I thought that would be a good kick-off for a post so I tried to find that on NPR’s Morning Edition online archive, but alas, nothing.
Did I dream this, with the Indian accent and all? It could be. Anyway, dreams are just another side of reality, so on with my story…
I have long wondered why India never took up Buddhism, the land of its birth. Of course, the same can be asked of Christianity and the Jews. Why didn’t the Jews swap their old paradigm for the newer updated Christian one? History shows me that people trade in their traditional religious model for a new and ‘improved’ one when their own traditional one finally fails to address life as it did previously (1). This is simply a matter of nature filling the vacuum that it so abhors. The Jews and Indians had something that served them well and so they never flocked en masse to the newer religion.
Buddhism, like Christianity, was the contemporary attempt by their originators, Buddha and Christ, to update the religion of their times. Jesus refocused Jewish tradition, casting out the money changers and challenging stuffy hide bound priests. Buddha offered a spiritual practice open to everyone, circumventing the caste system. Essentially, he simplified and democratized the worldview expressed in the Bhagavad Gita. (Jesus did something similar for Judaism I assume.)

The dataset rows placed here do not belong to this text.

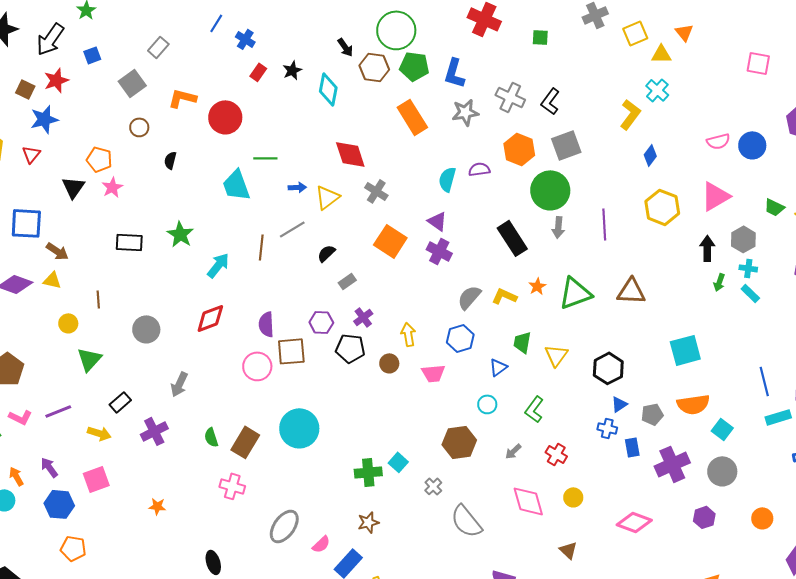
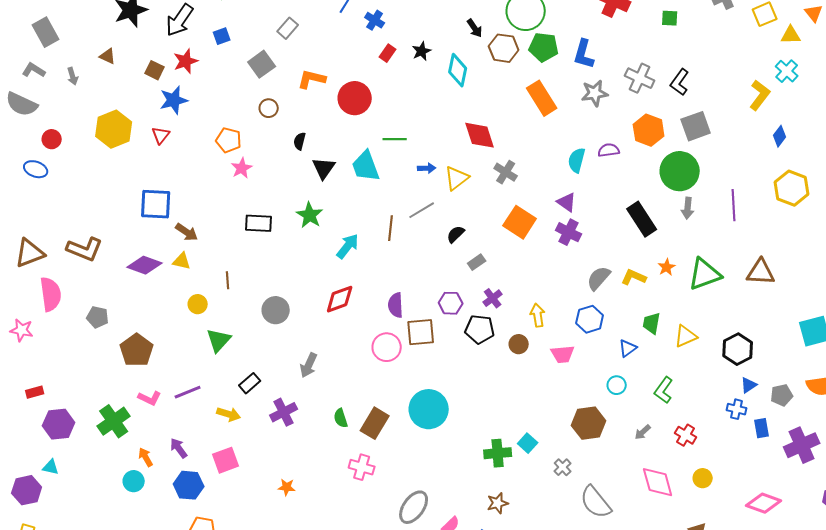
black triangle: (73, 187) -> (324, 168), moved
yellow triangle: (556, 355) -> (686, 336), turned 30

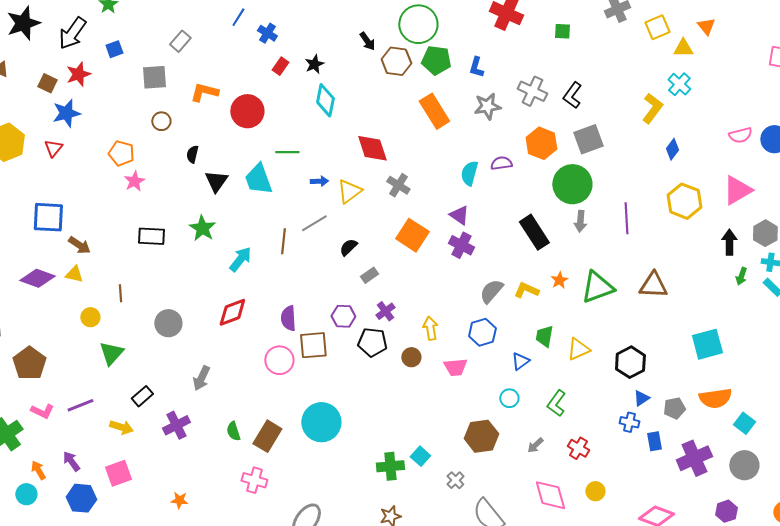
blue L-shape: (584, 54) -> (476, 67), size x0.7
gray square: (262, 64) -> (154, 77), turned 32
cyan diamond: (458, 70) -> (325, 100), moved

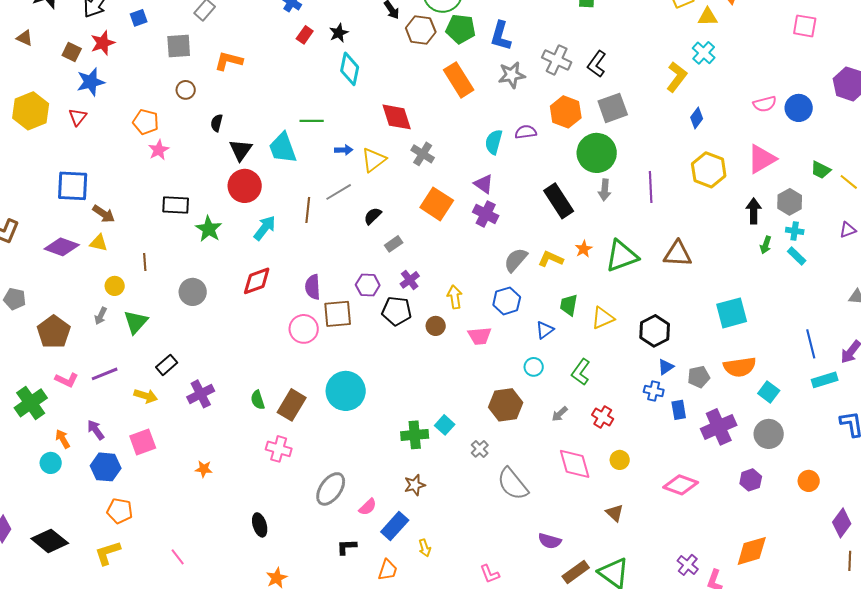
blue L-shape: (476, 67) -> (501, 36), size x1.4
red circle: (247, 111) -> (245, 186), moved
green star: (202, 228) -> (209, 229), moved
gray arrow: (201, 378) -> (101, 316), moved, size x0.7

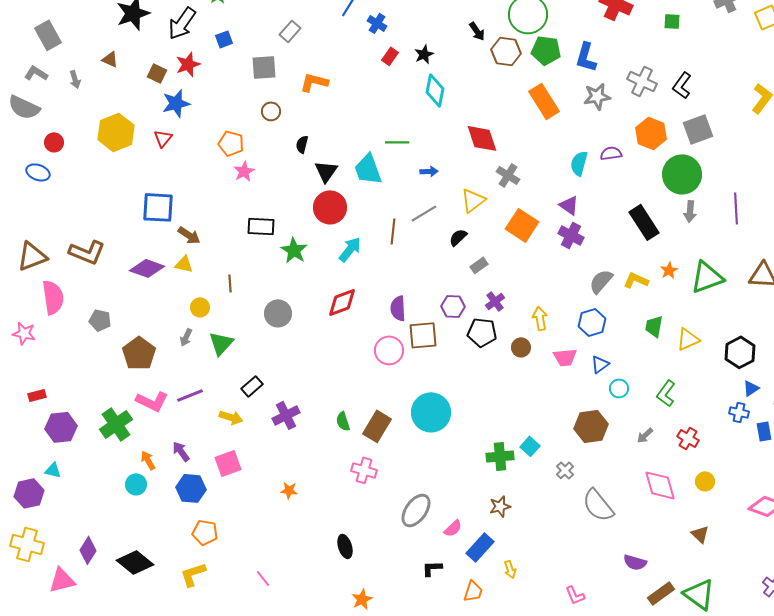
yellow triangle: (374, 160) -> (473, 200), moved
blue triangle: (545, 330) -> (600, 364), moved
pink L-shape: (67, 380) -> (152, 401), size x1.4

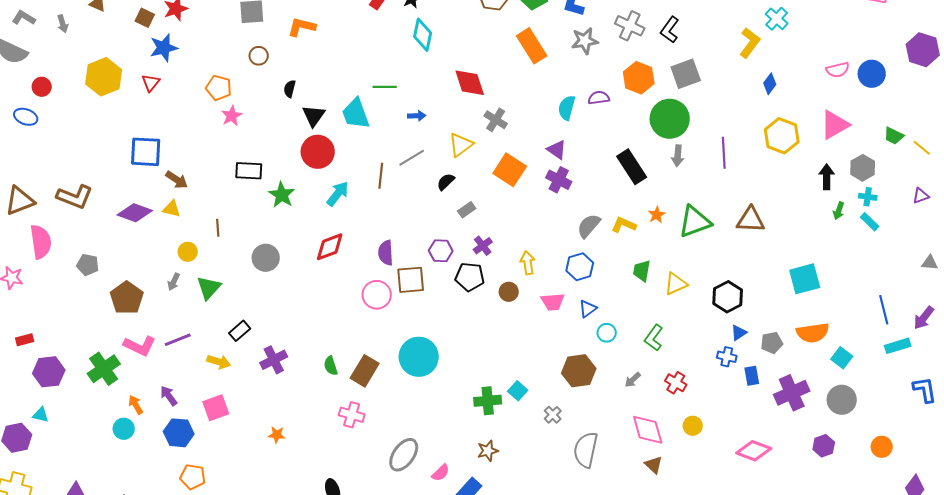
gray semicircle: (598, 505) -> (586, 450), turned 51
brown triangle: (700, 534) -> (654, 465), moved

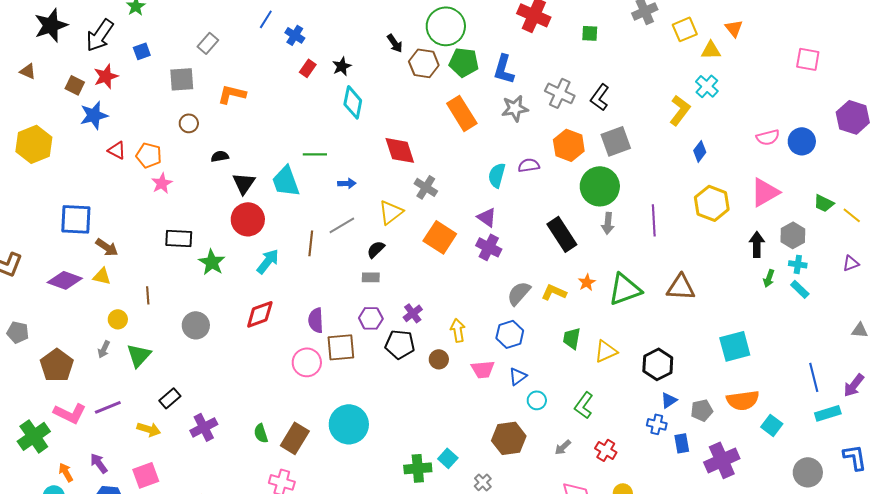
red triangle: (151, 83) -> (117, 150), moved, turned -42
black semicircle: (290, 89) -> (220, 156), turned 66
gray rectangle: (467, 210) -> (371, 277), moved, turned 36
gray circle: (842, 400) -> (808, 472), moved

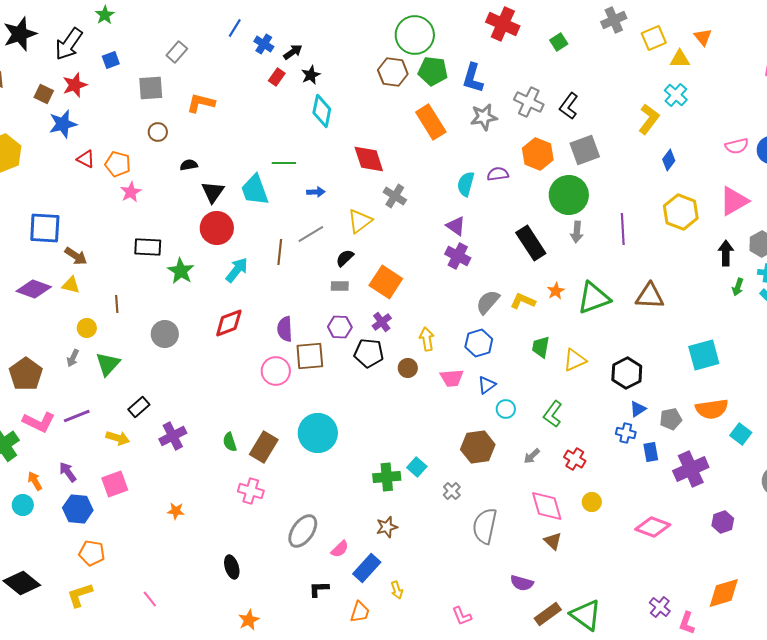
green square: (590, 33) -> (559, 42), turned -36
black arrow: (395, 43) -> (293, 52), moved, turned -90
orange square: (440, 237) -> (386, 282), moved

However, Buddhism didn’t stick in India, and that NPR comment, whether real or my dream, explains why. He didn’t come with a radically new message; the message was already an integral part of Indian culture. The truth of suffering, Buddha’s First Noble Truth, parallels that NPR comment, “the rich suffer in comfort; the poor suffer without“… everyone suffers. Buddha’s message just places it at the heart of a universal principle…
The First Noble Truth is the existence of sorrow. Birth is sorrowful; growth is sorrowful, decay is sorrowful, and death is sorrowful. Sad it is to be joined with that which we dislike. Sadder still is the separation from that which we love, and painful is the craving for that which cannot be obtained.
I am not a Buddhist, at least not in the religious way.That applies to Taoism too. However, I have verified the science underpinning Buddha’s truths through personal experience — over and over! Buddha was a “rich suffering in comfort” person and sought to find the underlying cause of suffering, or at least find out how to deal with it. The myth of enlightenment (2) is just some icing on the cake of reality, like the myth of Heaven, or indeed, Santa Claus. Such ‘hoodwinks’ of enlightenment, Heaven and the rest, serve a tribal purpose by giving people an ideal to rally around. Of course, that is true of all ideals: artistic, political, personal appearance, etc. We connect through whatever cultural story we share in common (3).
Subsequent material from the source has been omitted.